Q4. What is the role of fatty acid oxidation in tubulointerstitial ?
Decrease in fatty acid oxidation, resulting in a loss of ATP generation, has been shown to be a significant contributor to tubulointerstitial fibrosis 19.
Q5. How many libraries were needed to reidentify podocytes?
On average 12 and 15 libraries (~3,100 and 3,835 nuclei) allowed reidentification of seven of the top 10 predicted podocyte and proximal tubule MBCO SCPs, respectively, while 21 libraries (~5,462 nuclei) were sufficient to reidentify five of the topwas not certified by peer review) is the author/funder.
Q6. How many jensenlab confidences were used to identify each gene?
Subcellular localization of each gene was identified using the jensenlab human compartment database based on a jensenlab confidence of at least four (i.e. 80% of maximum confidence in the database) 28.
Q7. What are the metabolites of the energy carrier ATP?
Tubulointerstitial metabolites, for example, contain glucose, cofactors of the pyruvate dehydrogenase complex and multiple adenosine nucleotides/nucleosides (i.e. metabolites of the energy carrier ATP).
Q8. How many libraries are needed for a consistent detection of podocytes?
Their results indicate that for a consistent detection of podocytes (i.e. in more than 95% of all down sampled datasets with the same library counts), at least 16 (~11,727 cells) or 7 libraries (1,837 nuclei) are needed if subjected to single-cell RNASeq (Figure 4A) or single-nucleus RNASeq (Figure 4B), respectively.
Q9. How many differentially expressed genes and proteins were predicted by each assay?
Top 300 differentially expressed genes (DEGs) and proteins (DEPs) predicted by each assay for each analyzed cell type/tissue subsegment.
Q10. How many SCPs can be included in the top seven predictions?
Notice that the top seven predictions based on dynamic enrichment analysis can contain more than seven SCPs, since each prediction is either a single SCP or a unique combination of two or three SCPs.
Q11. How many samples were sufficient to reproduce the results for the full dataset?
For the LMD proteomics dataset, six to eight samples were sufficient to reproduce the results obtained for the full datasets with only minor variations in the correlation of identified DEGs (Figure 4C) and SCPs (Supplementary Figure 2E) or SCP rankings (Figure 4C).
Q12. What is the way to integrate the three different assays?
An idealized integration scenario would combine these assays synergistically such that they could complement the shortcomings of each other, improve quality control metrics across technologies, and increase rigor and reproducibility of the overall study.

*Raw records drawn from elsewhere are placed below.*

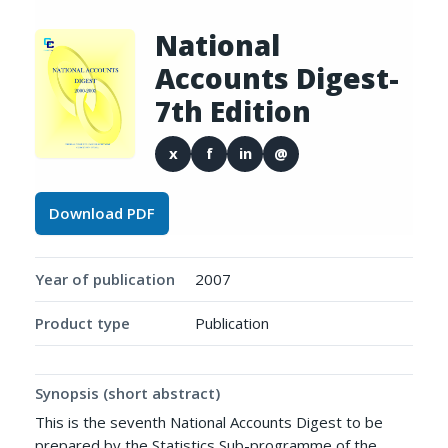
National
Accounts Digest-
7th Edition
x
f
in
@
Download PDF
Year of publication
2007
Product type
Publication
Synopsis (short abstract)
This is the seventh National Accounts Digest to be
prepared by the Statistics Sub-programme of the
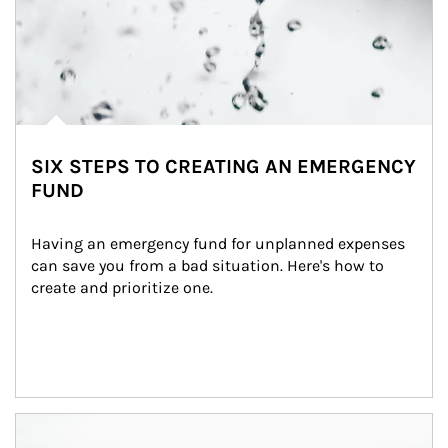
SIX STEPS TO CREATING AN EMERGENCY
FUND
Having an emergency fund for unplanned expenses 
can save you from a bad situation. Here's how to 
create and prioritize one.
Article Image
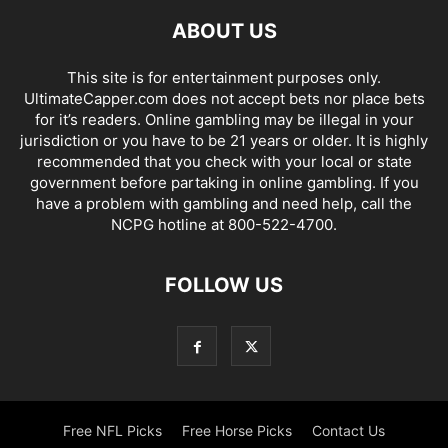
ABOUT US
This site is for entertainment purposes only.
UltimateCapper.com does not accept bets nor place bets
for it’s readers. Online gambling may be illegal in your
jurisdiction or you have to be 21 years or older. It is highly
recommended that you check with your local or state
government before partaking in online gambling. If you
have a problem with gambling and need help, call the
NCPG hotline at 800-522-4700.
FOLLOW US
Free NFL Picks
Free Horse Picks
Contact Us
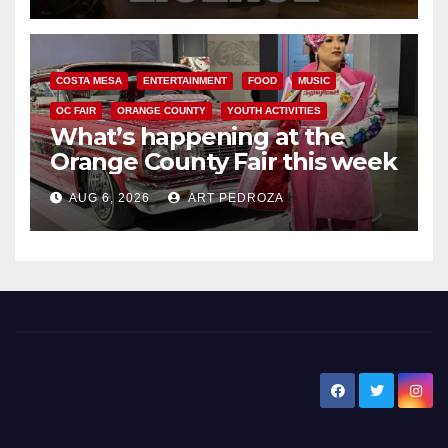
COSTA MESA
ENTERTAINMENT
FOOD
MUSIC
OC FAIR
ORANGE COUNTY
YOUTH ACTIVITIES
What’s happening at the
Orange County Fair this week
AUG 6, 2026
ART PEDROZA
New Santa Ana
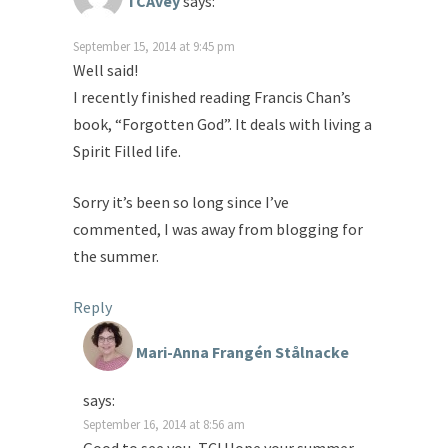
TCAvey
says:
September 15, 2014 at 9:45 pm
Well said!
I recently finished reading Francis Chan’s
book, “Forgotten God”. It deals with living a
Spirit Filled life.
Sorry it’s been so long since I’ve
commented, I was away from blogging for
the summer.
Reply
Mari-Anna Frangén Stålnacke
says:
September 16, 2014 at 8:56 am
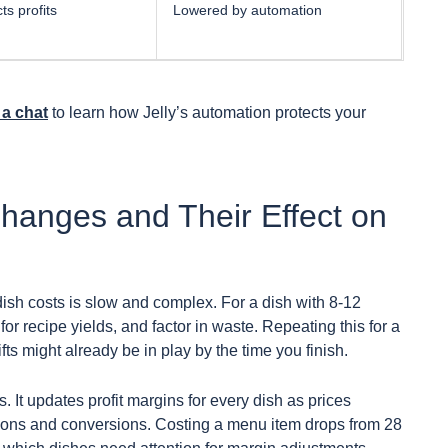
ts profits
Lowered by automation
a chat
to learn how Jelly’s automation protects your
Changes and Their Effect on
ish costs is slow and complex. For a dish with 8-12
or recipe yields, and factor in waste. Repeating this for a
s might already be in play by the time you finish.
s. It updates profit margins for every dish as prices
ations and conversions. Costing a menu item drops from 28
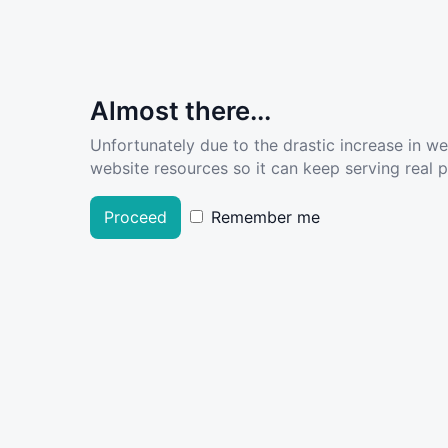
Almost there...
Unfortunately due to the drastic increase in w
website resources so it can keep serving real pe
Proceed
Remember me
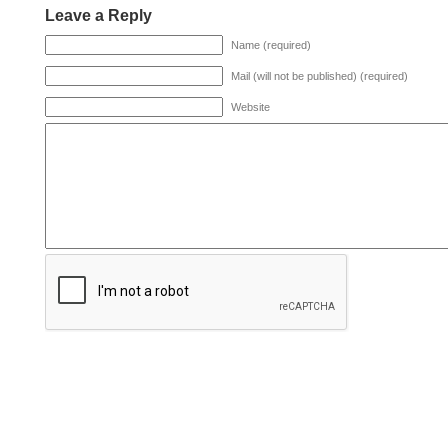
Leave a Reply
Name (required)
Mail (will not be published) (required)
Website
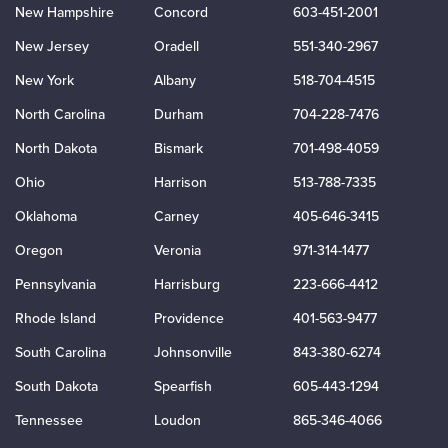
New Hampshire
Concord
603-451-2001
New Jersey
Oradell
551-340-2967
New York
Albany
518-704-4515
North Carolina
Durham
704-228-7476
North Dakota
Bismark
701-498-4059
Ohio
Harrison
513-788-7335
Oklahoma
Carney
405-646-3415
Oregon
Veronia
971-314-1477
Pennsylvania
Harrisburg
223-666-4412
Rhode Island
Providence
401-563-9477
South Carolina
Johnsonville
843-380-6274
South Dakota
Spearfish
605-443-1294
Tennessee
Loudon
865-346-4066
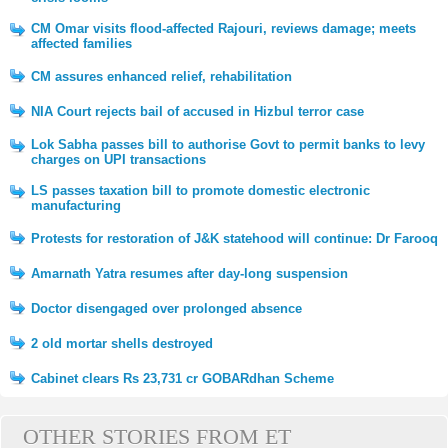
CM Omar visits flood-affected Rajouri, reviews damage; meets
affected families
CM assures enhanced relief, rehabilitation
NIA Court rejects bail of accused in Hizbul terror case
Lok Sabha passes bill to authorise Govt to permit banks to levy
charges on UPI transactions
LS passes taxation bill to promote domestic electronic
manufacturing
Protests for restoration of J&K statehood will continue: Dr Farooq
Amarnath Yatra resumes after day-long suspension
Doctor disengaged over prolonged absence
2 old mortar shells destroyed
Cabinet clears Rs 23,731 cr GOBARdhan Scheme
OTHER STORIES FROM ET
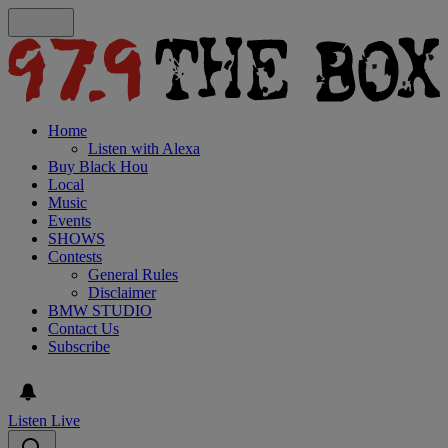
Home
Listen with Alexa
Buy Black Hou
Local
Music
Events
SHOWS
Contests
General Rules
Disclaimer
BMW STUDIO
Contact Us
Subscribe
Listen Live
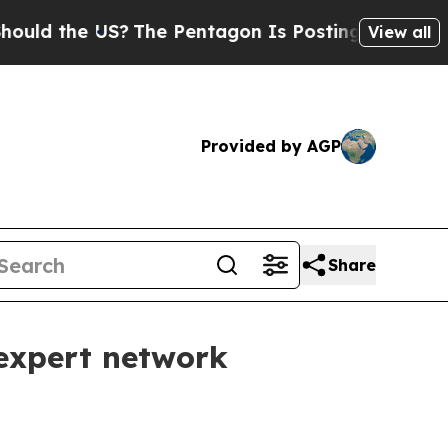
 the US?
The Pentagon Is Posting Cryptic Biblic
View all
Provided by AGP
Share
 expert network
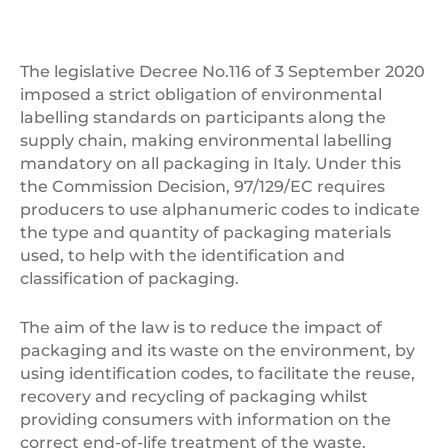
The legislative Decree No.116 of 3 September 2020
imposed a strict obligation of environmental
labelling standards on participants along the
supply chain, making environmental labelling
mandatory on all packaging in Italy. Under this
the Commission Decision, 97/129/EC requires
producers to use alphanumeric codes to indicate
the type and quantity of packaging materials
used, to help with the identification and
classification of packaging.
The aim of the law is to reduce the impact of
packaging and its waste on the environment, by
using identification codes, to facilitate the reuse,
recovery and recycling of packaging whilst
providing consumers with information on the
correct end-of-life treatment of the waste.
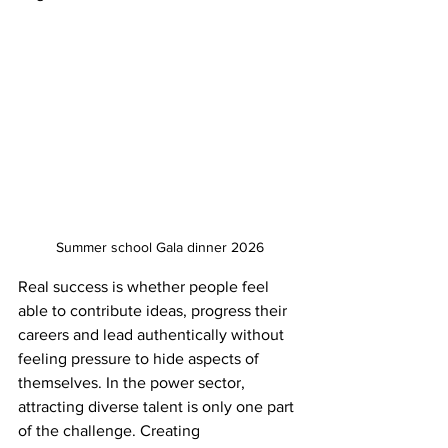
Summer school Gala dinner 2026
Real success is whether people feel 
able to contribute ideas, progress their 
careers and lead authentically without 
feeling pressure to hide aspects of 
themselves. In the power sector, 
attracting diverse talent is only one part 
of the challenge. Creating 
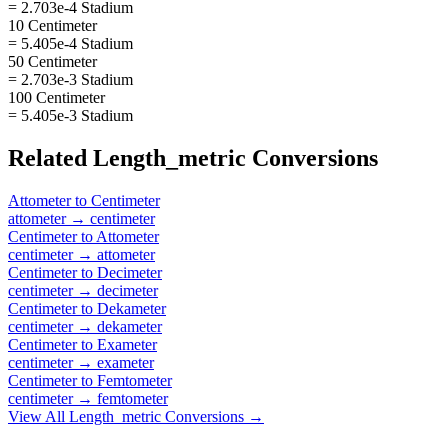
= 2.703e-4 Stadium
10 Centimeter
= 5.405e-4 Stadium
50 Centimeter
= 2.703e-3 Stadium
100 Centimeter
= 5.405e-3 Stadium
Related
Length_metric
Conversions
Attometer
to
Centimeter
attometer
→
centimeter
Centimeter
to
Attometer
centimeter
→
attometer
Centimeter
to
Decimeter
centimeter
→
decimeter
Centimeter
to
Dekameter
centimeter
→
dekameter
Centimeter
to
Exameter
centimeter
→
exameter
Centimeter
to
Femtometer
centimeter
→
femtometer
View All
Length_metric
Conversions →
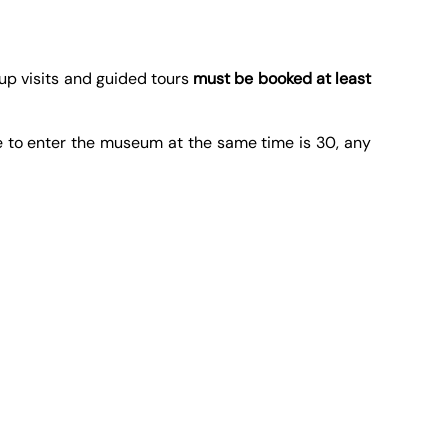
oup visits and guided tours
must be booked at least
e to enter the museum at the same time is 30, any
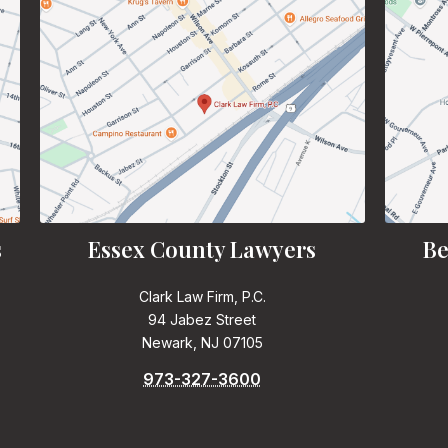
s
Essex County Lawyers
Be
Clark Law Firm, P.C.
94 Jabez Street
Newark, NJ 07105
973-327-3600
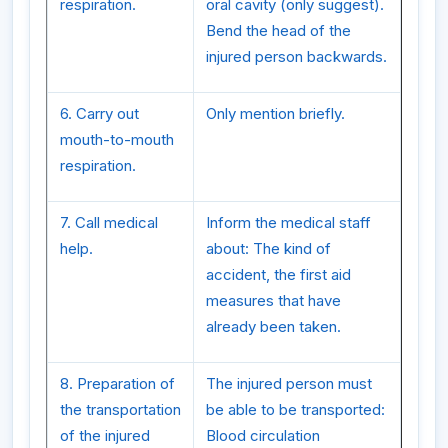
respiration.
oral cavity (only suggest).
Bend the head of the
injured person backwards.
6. Carry out
Only mention briefly.
mouth-to-mouth
respiration.
7. Call medical
Inform the medical staff
help.
about: The kind of
accident, the first aid
measures that have
already been taken.
8. Preparation of
The injured person must
the transportation
be able to be transported:
of the injured
Blood circulation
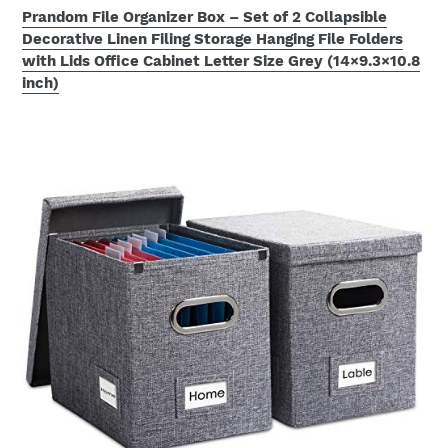
Prandom File Organizer Box – Set of 2 Collapsible
Decorative Linen Filing Storage Hanging File Folders
with Lids Office Cabinet Letter Size Grey (14×9.3×10.8
inch)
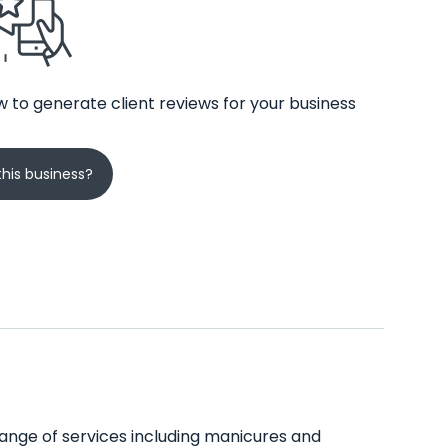
 to generate client reviews for your business
his business?
 range of services including manicures and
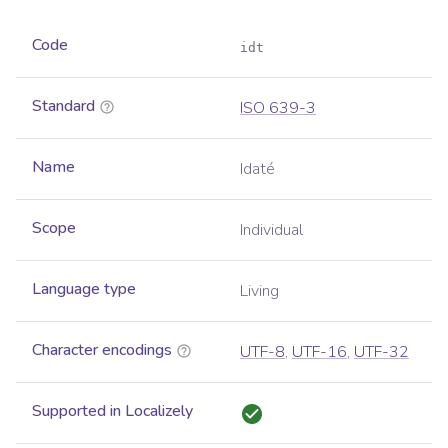
Code
idt
Standard
ISO 639-3
Name
Idaté
Scope
Individual
Language type
Living
Character encodings
UTF-8
,
UTF-16
,
UTF-32
Supported in Localizely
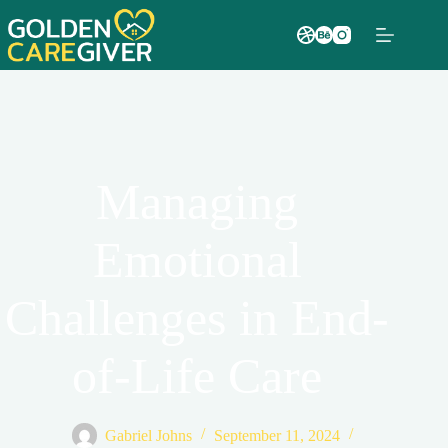
Managing
Emotional
Challenges in End-
of-Life Care
Gabriel Johns
September 11, 2024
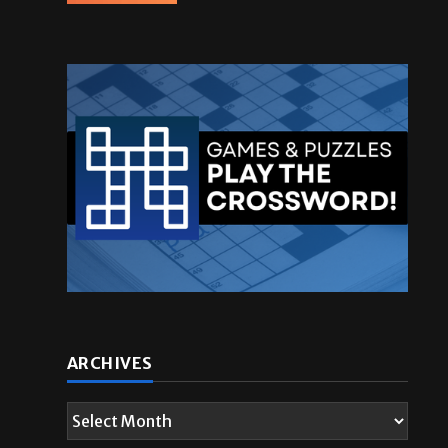
ARCHIVES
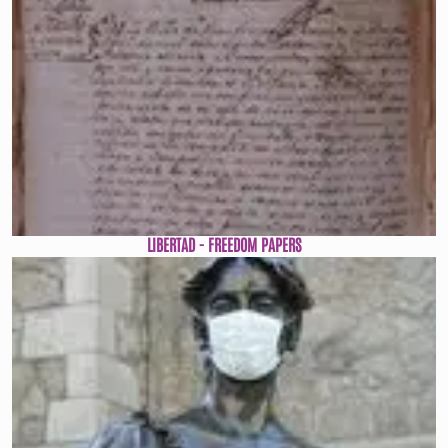
LIBERTAD - FREEDOM PAPERS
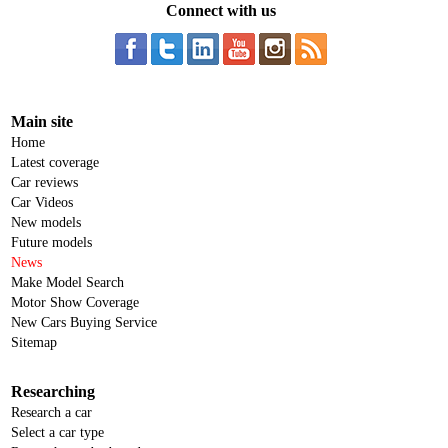
Connect with us
Main site
Home
Latest coverage
Car reviews
Car Videos
New models
Future models
News
Make Model Search
Motor Show Coverage
New Cars Buying Service
Sitemap
Researching
Research a car
Select a car type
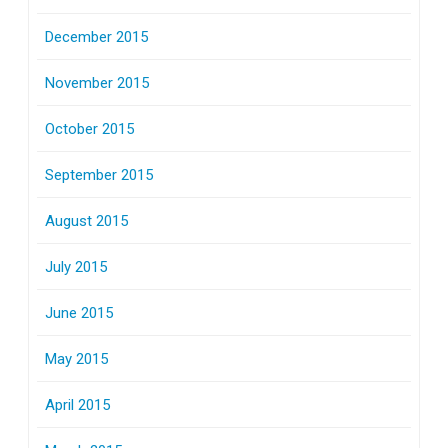
December 2015
November 2015
October 2015
September 2015
August 2015
July 2015
June 2015
May 2015
April 2015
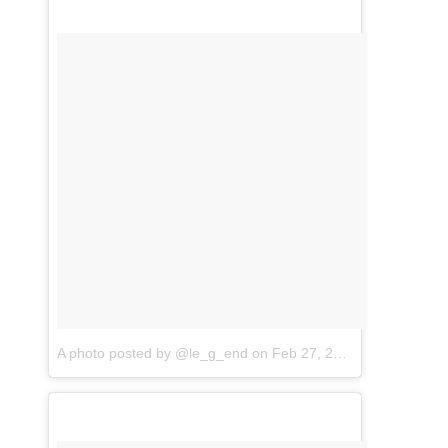
A photo posted by @le_g_end
on
Feb 27, 2016 at 11:30am PST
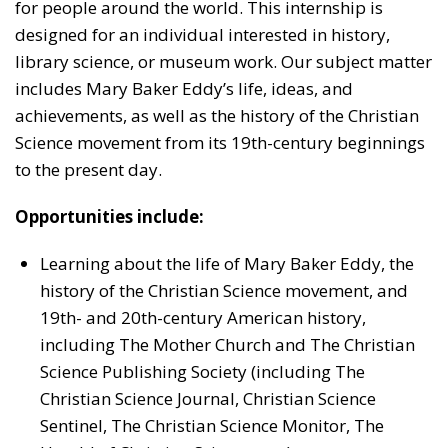
for people around the world. This internship is
designed for an individual interested in history,
library science, or museum work. Our subject matter
includes Mary Baker Eddy’s life, ideas, and
achievements, as well as the history of the Christian
Science movement from its 19th-century beginnings
to the present day.
Opportunities include:
Learning about the life of Mary Baker Eddy, the
history of the Christian Science movement, and
19th- and 20th-century American history,
including The Mother Church and The Christian
Science Publishing Society (including The
Christian Science Journal, Christian Science
Sentinel, The Christian Science Monitor, The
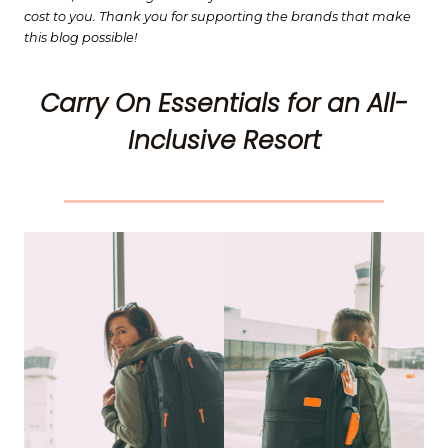
cost to you. Thank you for supporting the brands that make
this blog possible!
Carry On Essentials for an All-
Inclusive Resort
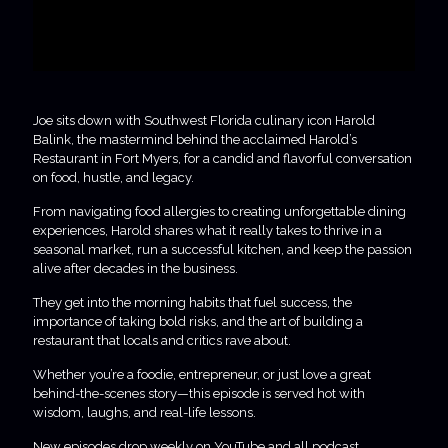
Joe sits down with Southwest Florida culinary icon Harold
Balink, the mastermind behind the acclaimed Harold’s
Restaurant in Fort Myers, for a candid and flavorful conversation
on food, hustle, and legacy.
From navigating food allergies to creating unforgettable dining
experiences, Harold shares what it really takes to thrive in a
seasonal market, run a successful kitchen, and keep the passion
alive after decades in the business.
They get into the morning habits that fuel success, the
importance of taking bold risks, and the art of building a
restaurant that locals and critics rave about.
Whether you’re a foodie, entrepreneur, or just love a great
behind-the-scenes story—this episode is served hot with
wisdom, laughs, and real-life lessons.
New episodes drop weekly on YouTube and all podcast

Q13. How many predictions are needed to re-identify the top 10 or seven predictions?
the authors determined how many SCPs have to be considered in a down-sampled analysis to re-identify at least 70% (or 50%) of the top 10 or seven predictions obtained from standard or dynamic enrichment analysis with the full dataset, respectively.
Q14. What is the role of the collecting duct in regulating systemic electrolyte and?
Principal cell/collecting duct networks concentrate on ion reabsorption (Supplementary Figure 1C), emphasizing the important role of the collecting duct in fine-tuning these mechanisms, thereby regulating systemic electrolyte and water balance.
Q15. What is the correlation between the gene expression profiles of cells and LCM segments?
To compute the Pearson correlation between the gene expression profiles of cells and LCM segments, the gene profiles were restricted to genes shared between the two datasets and showing variable expression in the single-cell dataset and correlations were computed between the logarithm of the mean ratio vector for each LCM segment and the scaled expression profile of each cell in the single cell dataset.